引数risk.table=TRUEと指定すると、at risk人数(number at risk)の表を生存曲線の下につけることができる。
引数risk.tableには他にも次のような値を指定できる。

  • "percentage":at risk人数の代わりにat risk症例の割合を示す
  • "abs_pct":at risk人数の後に、パーセンテージを付記
  • "nrisk_cumcensor":at risk人数の後に、累積打ち切り人数を付記
  • "nrisk_cumevents":at risk人数の後に、累積イベント発生人数を付記
ggsurvplot(fit, risk.table="abs_pct") 

図5:Risk tableをつけた

Risk tableを付ける場合、以下の引数で書式変更可能。

  • tables.height:表の高さ。0-1の範囲で指定。
  • risk.table.title:表のタイトル
  • risk.table.pos:表の場所。
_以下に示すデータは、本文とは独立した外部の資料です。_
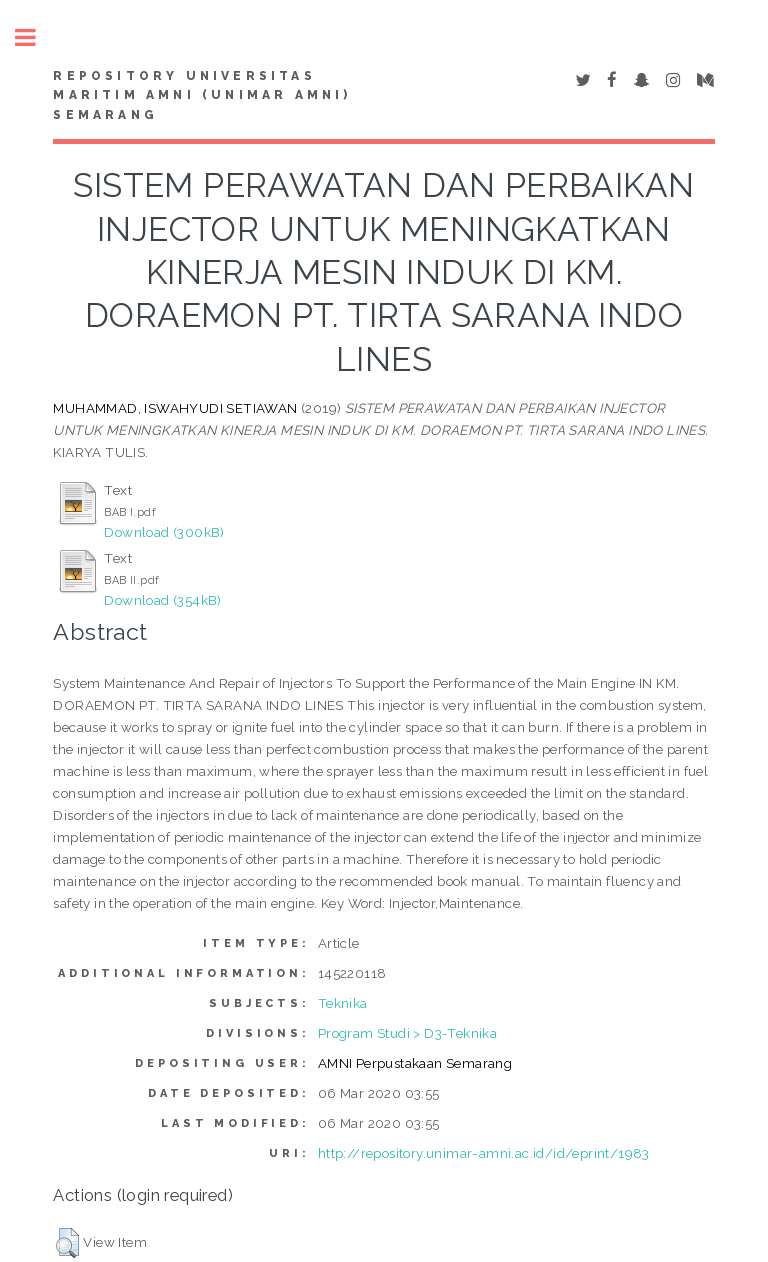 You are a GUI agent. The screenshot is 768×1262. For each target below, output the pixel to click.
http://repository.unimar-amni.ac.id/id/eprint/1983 (484, 1153)
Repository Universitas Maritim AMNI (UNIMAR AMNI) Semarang (202, 96)
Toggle (36, 37)
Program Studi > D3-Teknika (407, 1033)
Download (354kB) (162, 600)
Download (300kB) (164, 532)
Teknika (343, 1003) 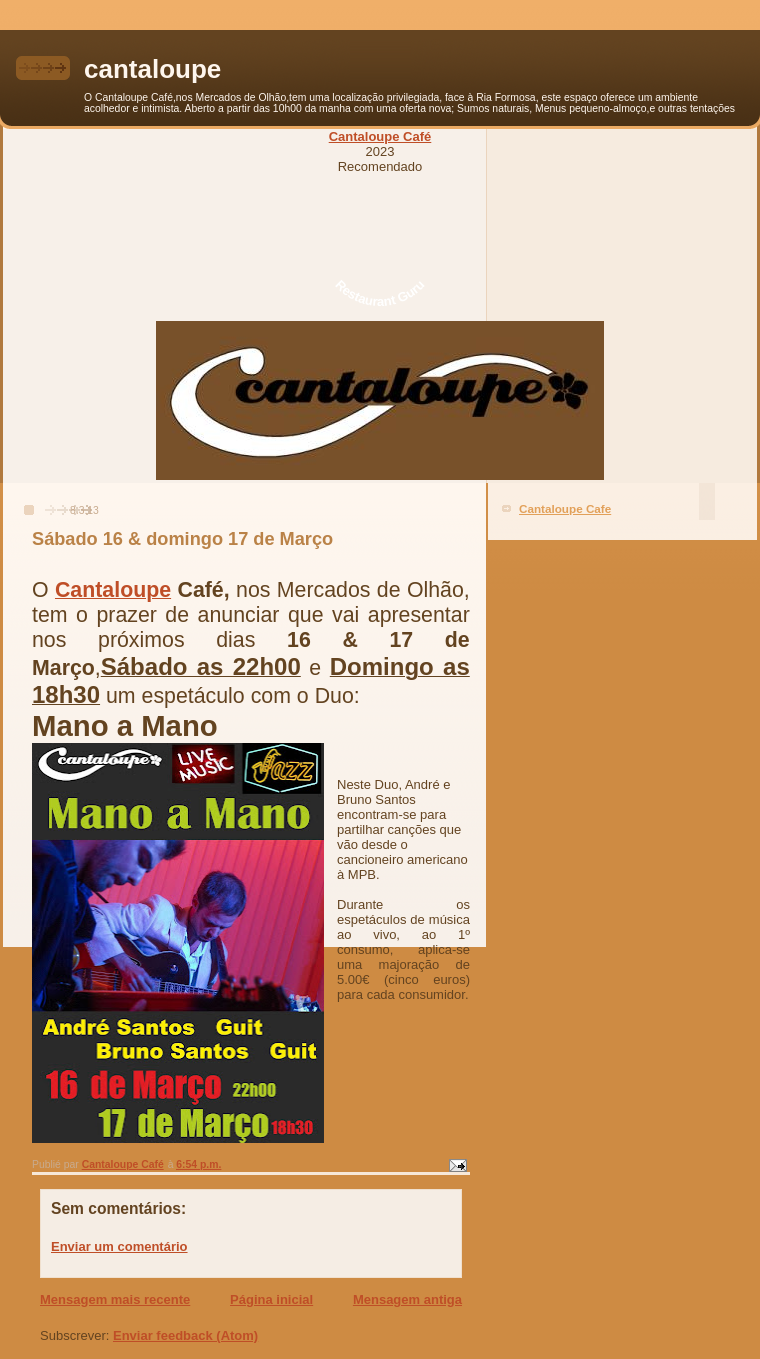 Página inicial (271, 1299)
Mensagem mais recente (115, 1299)
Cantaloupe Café (380, 136)
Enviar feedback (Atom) (185, 1335)
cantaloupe (152, 69)
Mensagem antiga (407, 1299)
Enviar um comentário (119, 1246)
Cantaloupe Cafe (565, 508) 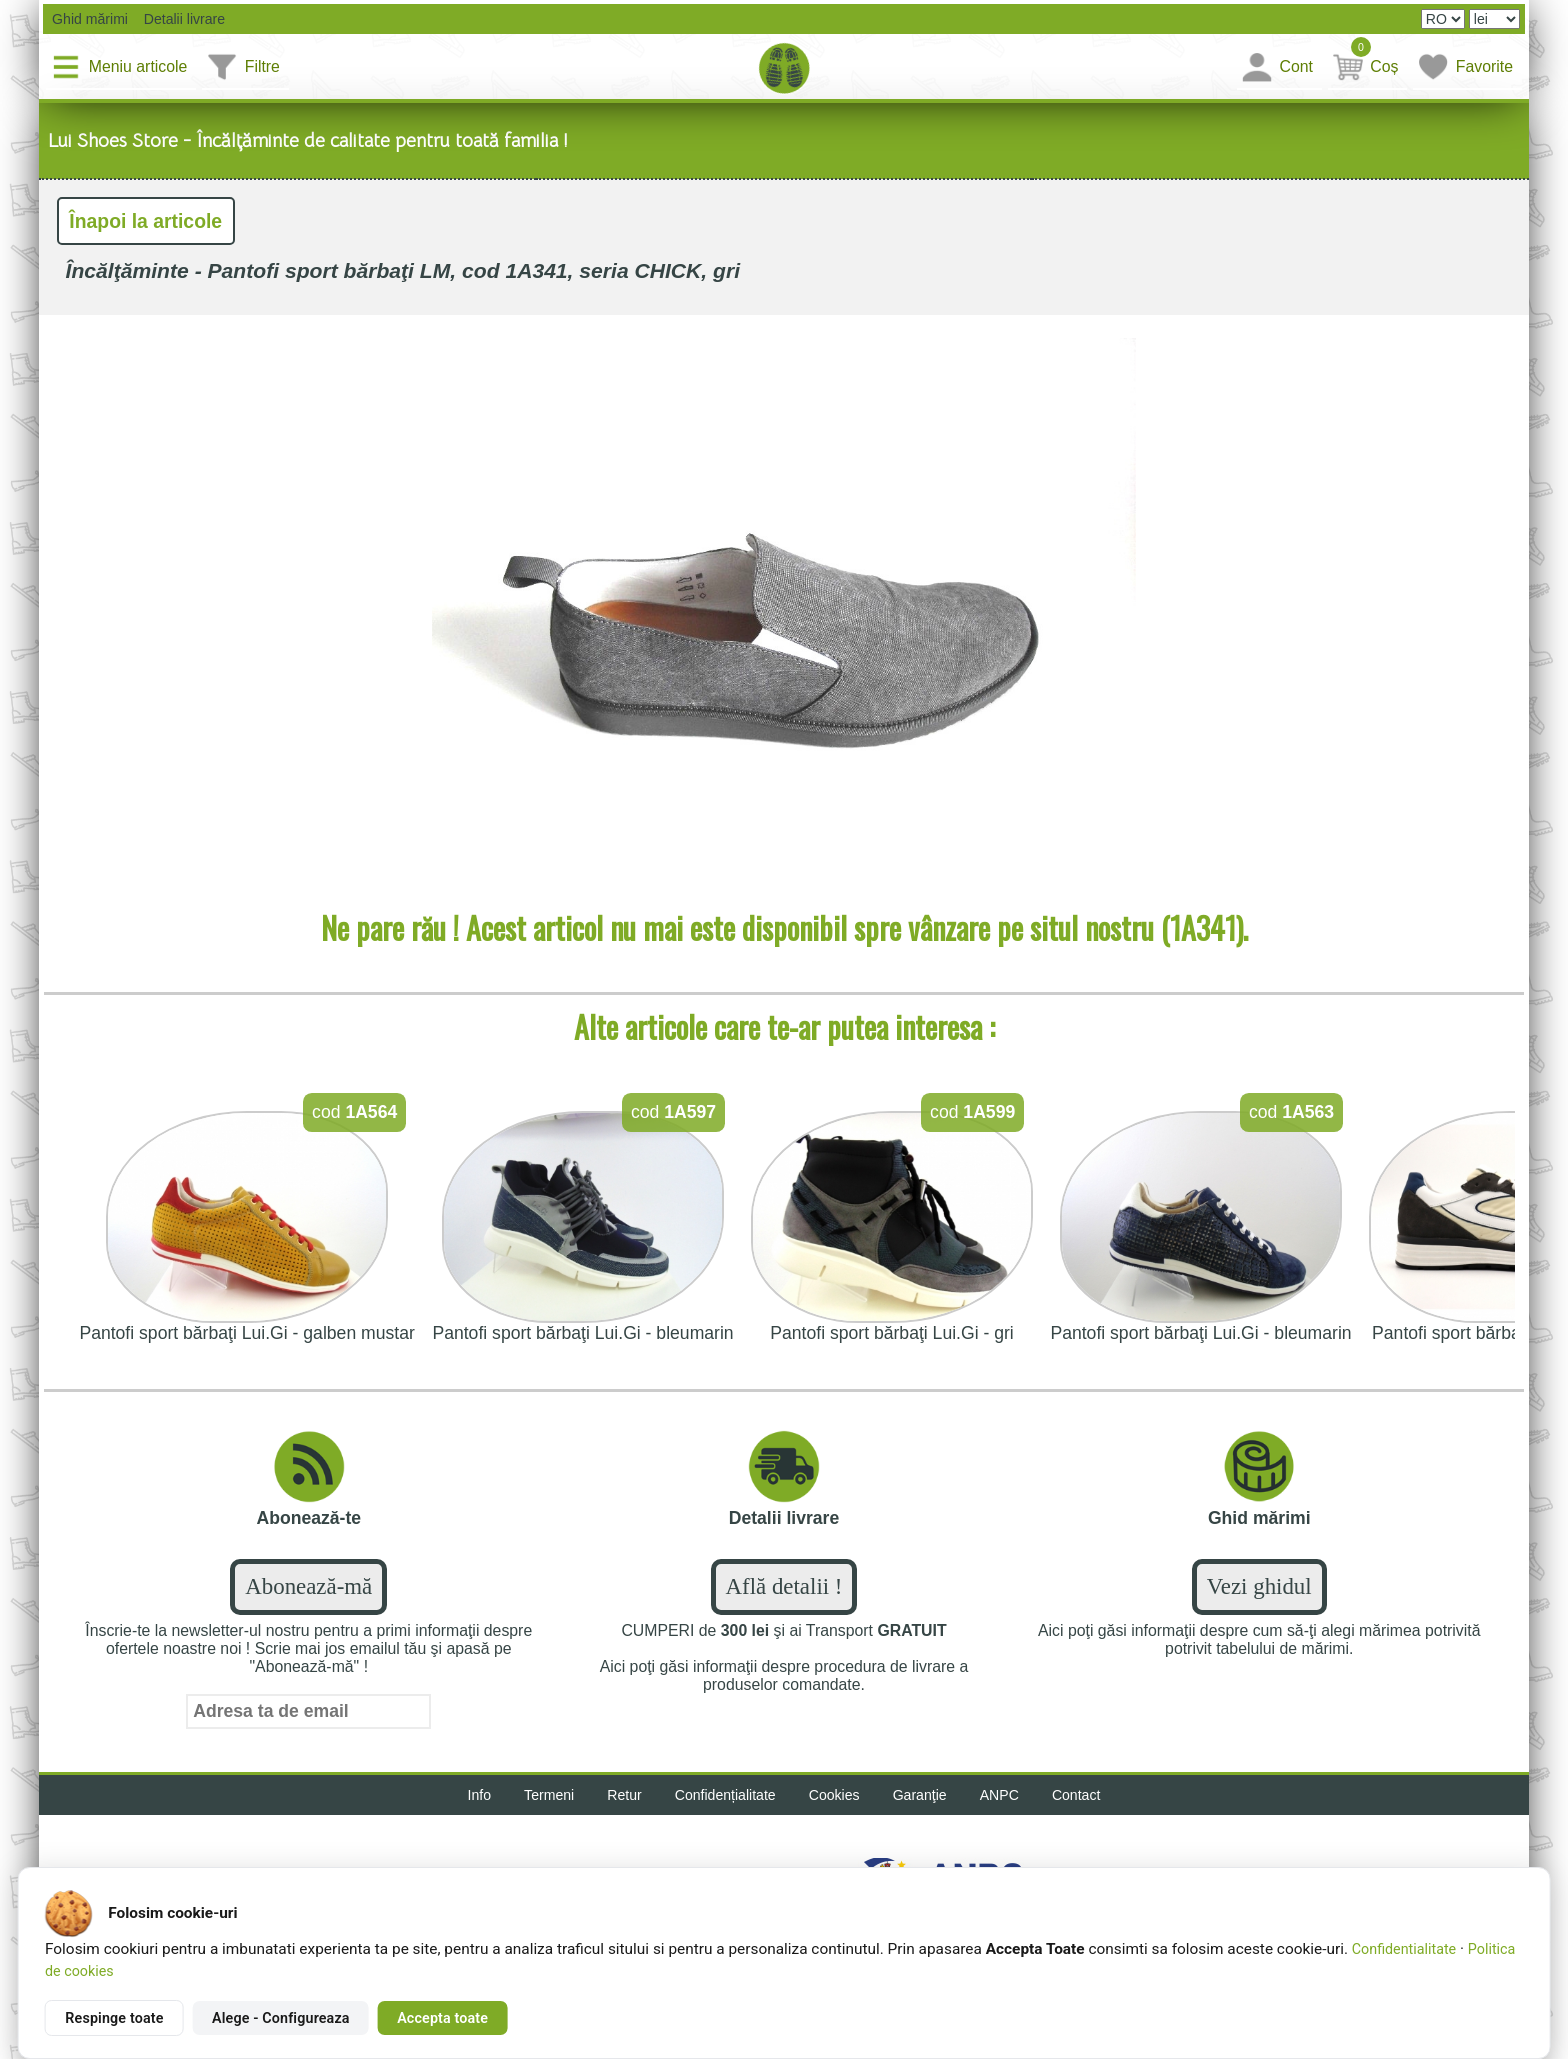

デフォルトは"out"で、"in"とすると生存曲線のグラフ領域内に表が追加される。

軸について色々

軸の目盛り間隔を変更する

軸の目盛りの間隔は、引数break.x.byおよびbreak.y.byで変更できる。
x軸についてはbreak.time.byとしてもOK。

例えば、x軸は250刻み、y軸は0.1刻みで区切りたいときは、

ggsurvplot(fit, break.x.by=500, break.y.by=0.1)

図6:軸目盛りの間隔を指定した

軸の単位を変更する

引数xscaleを指定することで、時間の単位を変更できる。
例えば、元々が日単位のものを、年単位に変更したいときはscale="d_y"と指定する。
月単位にしたいときはmを使う。

生存割合の表示はデフォルトでは0-1で表記されているが、パーセント表示にしたいときはsurv.scale="percent"と指定すればよい。

軸の範囲を指定する

xlim, ylimで指定する。

凡例を変更する

凡例については以下の引数を指定できる。

  • legend:表示場所。"right", "left", "top", "bottom", "none"の他、全体に対する割合を使ってc(0.8, 0.8)のように指定もできる(例えば右上にしたいとき、"topright"は使えないので後者を使う必要がある)。
  • legend.title:凡例のタイトル
  • legend.labs:凡例のラベル

凡例と合わせて、グラフタイトルや軸ラベルも変更してみる。

ggsurvplot(fit,
           title= "メインタイトル",
           xlab="時間",
           ylab="生存割合",
           legend=c(0.8,0.8), #"top"/"bottom"/"left"/"right"/"none"またはc(x,y)でx,y=0-1を指定
           legend.title="凡例",
           legend.labs=c("治療1","治療2"))

日本語が白い四角に文字化けしてしまう場合は次を参照。

日本語の文字化けを直す

Macでは日本語が豆腐化することがある。
そのようなときは、RStudioの設定を以下のように変更する。

  1. PreferenceGraphic と進み、 BackendAGGに変更する。
  2. raggパッケージをインストールするか聞かれるので、インストールする。

上手くいくと下のように表示される。

図7:日本語の文字化けを修正した

おわりに

  • ggplotはキレイな色パレットが使えるので重宝しますね。